Dataset excerpts
┏━━
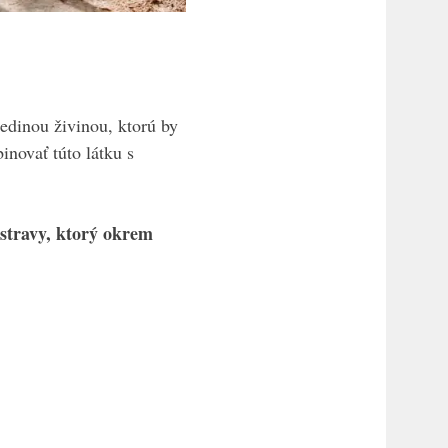
jedinou živinou, ktorú by
binovať túto látku s
 stravy, ktorý okrem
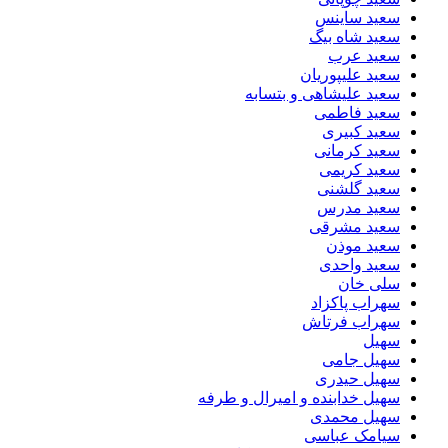
سعید ساینس
سعید شاه بیگ
سعید عرب
سعید علیپوریان
سعید علیشاهی و بتسابه
سعید فاطمی
سعید کبیری
سعید کرمانی
سعید کریمی
سعید گلشنی
سعید مدرس
سعید مشرقی
سعید موذن
سعید واحدی
سلی خان
سهراب پاکزاد
سهراب فرتاش
سهیل
سهیل جامی
سهیل حیدری
سهیل خدابنده و امیرال و طرفه
سهیل محمدی
سیامک عباسی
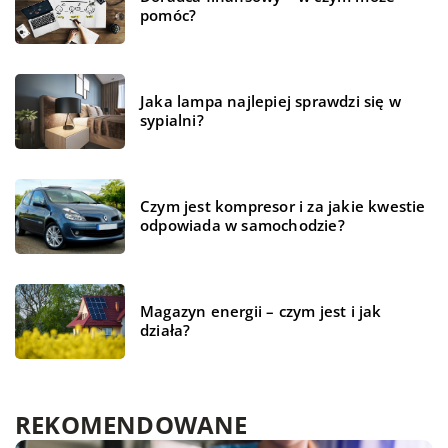
pomóc?
Jaka lampa najlepiej sprawdzi się w
sypialni?
Czym jest kompresor i za jakie kwestie
odpowiada w samochodzie?
Magazyn energii – czym jest i jak
działa?
REKOMENDOWANE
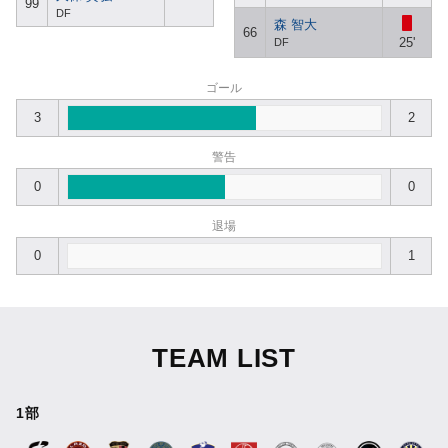
99
DF
森 智大
66
25'
DF
ゴール
3
2
警告
0
0
退場
0
1
TEAM LIST
1部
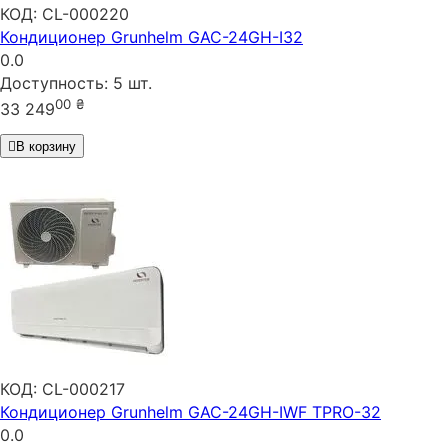
КОД:
CL-000220
Кондиционер Grunhelm GAC-24GH-I32
0.0
Доступность:
5 шт.
00
₴
33 249
В корзину
КОД:
CL-000217
Кондиционер Grunhelm GAC-24GH-IWF TPRO-32
0.0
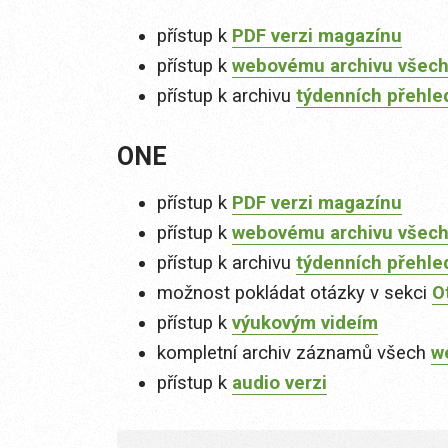
přístup k
PDF verzi magazínu
přístup k
webovému archivu všech
přístup k archivu
týdenních přehle
ONE
přístup k
PDF verzi magazínu
přístup k
webovému archivu všech
přístup k archivu
týdenních přehle
možnost pokládat otázky v sekci
O
přístup k
výukovým videím
kompletní archiv záznamů všech
w
přístup k
audio verzi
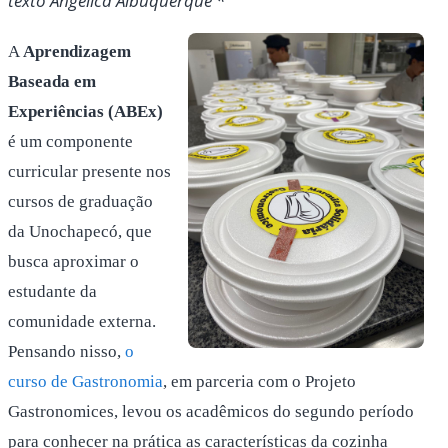
texto Angélica Albuquerque *
A
Aprendizagem
Baseada em
Experiências (ABEx)
é um componente
curricular presente nos
cursos de graduação
da Unochapecó, que
busca aproximar o
estudante da
comunidade externa.
Pensando nisso,
o
curso de Gastronomia
, em parceria com o Projeto
Gastronomices, levou os acadêmicos do segundo período
para conhecer na prática as características da cozinha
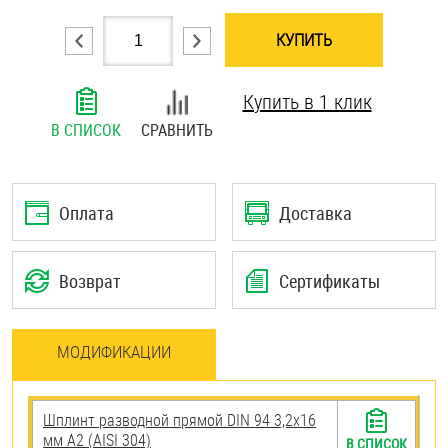
Шплинты
КУПИТЬ
Штифты и пальцы
Купить в 1 клик
В СПИСОК
СРАВНИТЬ
Оплата
Доставка
Возврат
Сертификаты
МОДИФИКАЦИИ
Шплинт разводной прямой DIN 94 3,2х16
мм А2 (AISI 304)
В СПИСОК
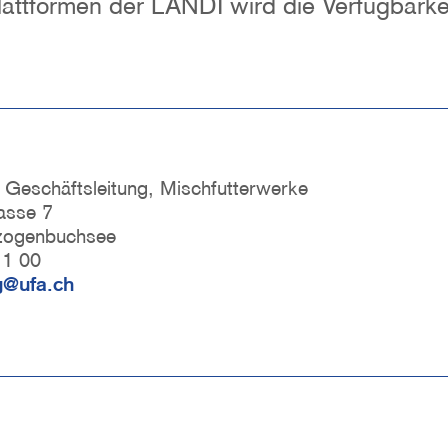
attformen der LANDI wird die Verfügbarke
, Geschäftsleitung, Mischfutterwerke
asse 7
zogenbuchsee
11 00
g@ufa.ch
┗━━
» **Task details**: Leaving out the pictures, restate word for word the lines above from the one containing "da Unochapecó, que" through the end of the records, both ends included.

» **Solution to this problem**:
da Unochapecó, que
busca aproximar o
estudante da
comunidade externa.
Pensando nisso,
o
curso de Gastronomia
, em parceria com o Projeto
Gastronomices, levou os acadêmicos do segundo período
para conhecer na prática as características da cozinha
Шплинты
КУПИТЬ
Штифты и пальцы
Купить в 1 клик
В СПИСОК
СРАВНИТЬ
Оплата
Доставка
Возврат
Сертификаты
МОДИФИКАЦИИ
Шплинт разводной прямой DIN 94 3,2х16
мм А2 (AISI 304)
В СПИСОК
attformen der LANDI wird die Verfügbarke
, Geschäftsleitung, Mischfutterwerke
asse 7
zogenbuchsee
11 00
g@ufa.ch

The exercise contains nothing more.